Task details
Whenever a line contains the string "direction", copy it out of the entries.

___ Exercise material

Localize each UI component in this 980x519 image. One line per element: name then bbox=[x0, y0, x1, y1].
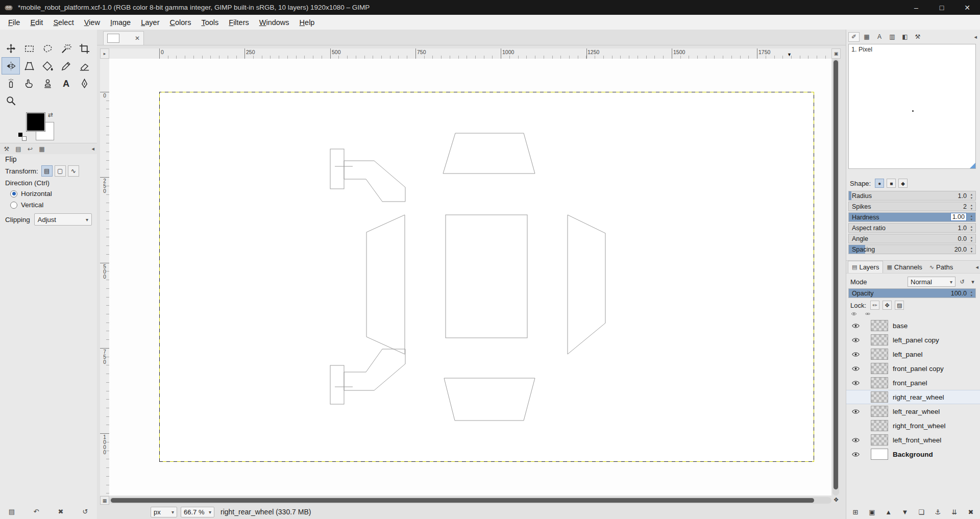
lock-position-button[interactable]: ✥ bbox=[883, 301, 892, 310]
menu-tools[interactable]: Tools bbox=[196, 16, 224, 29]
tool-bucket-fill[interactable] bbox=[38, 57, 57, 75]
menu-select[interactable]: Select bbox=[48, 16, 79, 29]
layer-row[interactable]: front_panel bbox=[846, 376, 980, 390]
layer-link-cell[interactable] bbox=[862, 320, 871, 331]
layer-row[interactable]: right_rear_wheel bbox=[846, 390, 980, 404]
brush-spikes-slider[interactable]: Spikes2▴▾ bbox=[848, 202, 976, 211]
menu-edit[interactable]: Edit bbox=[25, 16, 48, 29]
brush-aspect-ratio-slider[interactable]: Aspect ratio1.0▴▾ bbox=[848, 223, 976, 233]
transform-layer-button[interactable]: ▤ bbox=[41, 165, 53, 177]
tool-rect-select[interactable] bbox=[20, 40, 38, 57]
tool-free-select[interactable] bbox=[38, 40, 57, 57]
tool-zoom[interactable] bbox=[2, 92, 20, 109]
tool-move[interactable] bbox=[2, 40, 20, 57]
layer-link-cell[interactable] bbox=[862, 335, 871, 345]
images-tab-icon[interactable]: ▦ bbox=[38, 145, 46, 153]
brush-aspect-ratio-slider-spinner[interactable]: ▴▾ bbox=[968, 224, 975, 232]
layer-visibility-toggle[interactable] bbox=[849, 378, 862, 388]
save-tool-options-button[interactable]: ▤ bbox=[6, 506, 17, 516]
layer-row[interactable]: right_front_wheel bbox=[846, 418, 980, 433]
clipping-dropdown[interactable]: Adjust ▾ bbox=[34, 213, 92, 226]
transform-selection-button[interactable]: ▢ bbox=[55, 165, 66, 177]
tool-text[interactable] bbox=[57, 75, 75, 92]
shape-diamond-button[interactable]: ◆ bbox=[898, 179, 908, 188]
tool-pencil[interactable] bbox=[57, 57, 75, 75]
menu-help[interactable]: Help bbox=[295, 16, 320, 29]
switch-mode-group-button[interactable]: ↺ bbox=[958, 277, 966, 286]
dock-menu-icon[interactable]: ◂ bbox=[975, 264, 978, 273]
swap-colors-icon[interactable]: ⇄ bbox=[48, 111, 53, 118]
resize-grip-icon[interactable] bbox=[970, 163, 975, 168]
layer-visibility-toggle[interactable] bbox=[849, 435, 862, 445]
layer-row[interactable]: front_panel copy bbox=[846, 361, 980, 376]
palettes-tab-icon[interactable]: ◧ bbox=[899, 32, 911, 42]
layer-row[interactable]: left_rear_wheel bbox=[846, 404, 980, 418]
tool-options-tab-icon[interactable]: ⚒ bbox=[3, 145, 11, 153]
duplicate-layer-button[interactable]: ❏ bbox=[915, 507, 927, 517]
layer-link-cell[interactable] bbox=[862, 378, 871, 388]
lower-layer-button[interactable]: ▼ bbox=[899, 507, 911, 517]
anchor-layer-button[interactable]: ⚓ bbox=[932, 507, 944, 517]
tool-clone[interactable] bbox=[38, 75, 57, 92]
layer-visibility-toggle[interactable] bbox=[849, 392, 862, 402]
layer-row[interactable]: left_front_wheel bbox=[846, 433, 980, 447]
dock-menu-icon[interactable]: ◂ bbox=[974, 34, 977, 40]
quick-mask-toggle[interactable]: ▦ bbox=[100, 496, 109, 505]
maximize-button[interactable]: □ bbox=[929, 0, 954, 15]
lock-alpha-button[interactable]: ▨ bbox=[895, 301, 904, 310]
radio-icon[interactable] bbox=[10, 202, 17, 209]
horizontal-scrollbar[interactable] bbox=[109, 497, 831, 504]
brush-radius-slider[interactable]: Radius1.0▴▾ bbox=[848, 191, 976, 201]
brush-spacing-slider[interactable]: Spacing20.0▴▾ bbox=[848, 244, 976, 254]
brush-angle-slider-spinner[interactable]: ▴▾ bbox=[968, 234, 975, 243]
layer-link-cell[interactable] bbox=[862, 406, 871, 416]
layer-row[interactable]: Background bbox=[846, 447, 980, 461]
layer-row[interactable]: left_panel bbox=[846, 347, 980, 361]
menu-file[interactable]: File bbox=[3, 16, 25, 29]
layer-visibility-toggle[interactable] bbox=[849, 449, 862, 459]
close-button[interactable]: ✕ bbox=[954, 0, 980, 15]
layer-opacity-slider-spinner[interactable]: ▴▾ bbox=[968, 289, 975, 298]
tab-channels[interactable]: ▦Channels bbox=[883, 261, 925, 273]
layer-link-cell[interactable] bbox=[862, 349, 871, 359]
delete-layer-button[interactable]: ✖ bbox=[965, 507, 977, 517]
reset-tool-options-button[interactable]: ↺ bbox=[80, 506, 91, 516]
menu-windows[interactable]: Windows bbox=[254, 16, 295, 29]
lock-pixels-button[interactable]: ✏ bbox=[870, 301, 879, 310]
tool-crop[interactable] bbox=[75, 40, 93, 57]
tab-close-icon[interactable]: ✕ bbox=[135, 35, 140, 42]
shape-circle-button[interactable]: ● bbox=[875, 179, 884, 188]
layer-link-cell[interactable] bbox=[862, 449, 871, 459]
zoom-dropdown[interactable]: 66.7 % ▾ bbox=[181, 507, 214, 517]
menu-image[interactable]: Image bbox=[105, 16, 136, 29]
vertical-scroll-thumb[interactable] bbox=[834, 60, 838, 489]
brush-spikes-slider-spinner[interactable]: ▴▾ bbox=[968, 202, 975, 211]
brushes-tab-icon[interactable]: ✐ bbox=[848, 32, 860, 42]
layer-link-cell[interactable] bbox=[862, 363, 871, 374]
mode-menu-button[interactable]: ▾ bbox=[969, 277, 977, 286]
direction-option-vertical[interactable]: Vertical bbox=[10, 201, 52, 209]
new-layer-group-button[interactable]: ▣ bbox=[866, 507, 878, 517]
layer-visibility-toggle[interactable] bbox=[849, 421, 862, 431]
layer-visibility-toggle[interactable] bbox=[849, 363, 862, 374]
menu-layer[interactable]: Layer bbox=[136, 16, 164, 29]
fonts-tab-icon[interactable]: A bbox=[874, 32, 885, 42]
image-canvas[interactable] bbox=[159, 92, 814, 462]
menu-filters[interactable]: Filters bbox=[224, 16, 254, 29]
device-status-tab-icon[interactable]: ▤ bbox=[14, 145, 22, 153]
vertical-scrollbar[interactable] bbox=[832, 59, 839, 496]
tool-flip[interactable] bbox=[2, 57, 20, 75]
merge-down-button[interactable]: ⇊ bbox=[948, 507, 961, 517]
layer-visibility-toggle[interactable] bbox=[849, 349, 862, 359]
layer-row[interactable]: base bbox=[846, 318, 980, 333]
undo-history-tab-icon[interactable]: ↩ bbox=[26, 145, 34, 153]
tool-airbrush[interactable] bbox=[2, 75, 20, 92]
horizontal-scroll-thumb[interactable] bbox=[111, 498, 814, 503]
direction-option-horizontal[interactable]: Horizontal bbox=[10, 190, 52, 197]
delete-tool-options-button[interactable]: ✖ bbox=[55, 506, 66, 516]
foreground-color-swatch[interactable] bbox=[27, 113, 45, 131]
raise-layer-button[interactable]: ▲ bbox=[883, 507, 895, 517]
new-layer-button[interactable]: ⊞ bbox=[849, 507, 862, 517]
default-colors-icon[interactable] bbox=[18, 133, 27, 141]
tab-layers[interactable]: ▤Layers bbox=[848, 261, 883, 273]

______

Task response
direction-option-vertical[interactable]: Vertical bbox=[10, 201, 52, 209]
direction-option-horizontal[interactable]: Horizontal bbox=[10, 190, 52, 197]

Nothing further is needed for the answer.